As part of data processing, your personal data are processed with the supplier of the solution that is being used, EQS Group AG, Bayreuther Str. 35, 10789 Berlin, which carries out the technical operation of the whistleblowing system for medac. For such cases, medac GmbH has concluded contractual agreements concerning the protection of your personal data. Such agreements have also been concluded with EQS Group AG.
Ultimately, medac GmbH is in principle legally obliged to inform the accused persons that it has received a report about them provided that this information does not jeopardise the investigation of the incident.
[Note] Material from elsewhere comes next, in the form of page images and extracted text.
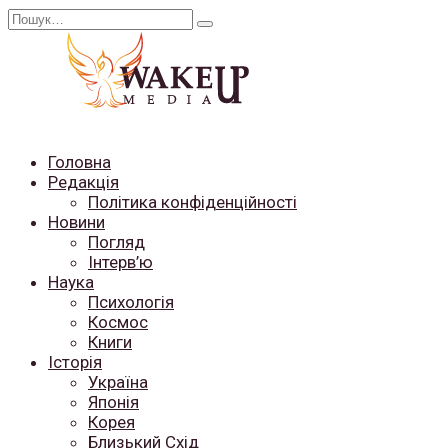
Перейти
Search
до
for:
вмісту
Головна
Редакція
Політика конфіденційності
Новини
Погляд
Інтерв’ю
Наука
Психологія
Космос
Книги
Історія
Україна
Японія
Корея
Близький Схід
Your identity as a whistleblower will not be disclosed unless we are legally bound to do so.
6. Retention period
Your personal data is stored for as long as necessary to examine and perform a conclusive assessment of the report or for as long as required pursuant to a statutory retention obligation, after which time it is erased in accordance with the provisions of data protection law.
7. Your rights as a data subject
As a data subject, you have the right to obtain confirmation as to whether or not personal data concerning you is being processed and, if this is the case, the right of access to this personal data (Article 15 GDPR), as well as the right to rectification of inaccurate data concerning you (Article 16 GDPR), the right to erasure (Article 17 GDPR) and the right to restriction of processing (blocking) of your data (Article 18 GDPR). Whether and in which cases these rights are granted is subject to the legally defined conditions.
In the case of processing on the basis of point (e) or (f) of Article 6 (1) GDPR, you also have the right to object to the processing (Article 21 GDPR). We will then only continue to process your personal data if there are compelling reasons for this and your own interests do not override these.
Insofar as you have supplied data, you have the right to data portability (Article 20 GDPR). Whether and to what extent these rights are granted in specific cases and under which conditions they apply is provided for by law in the specified regulations. You also have the right to lodge a complaint with the competent supervisory authority (Article 77 GDPR). If you have any questions or complaints regarding data protection, we recommend that you contact our data protection officer first.
8. Automated decision-making/profiling
Processing is not used for automated decision-making as defined in Article 22 GDPR.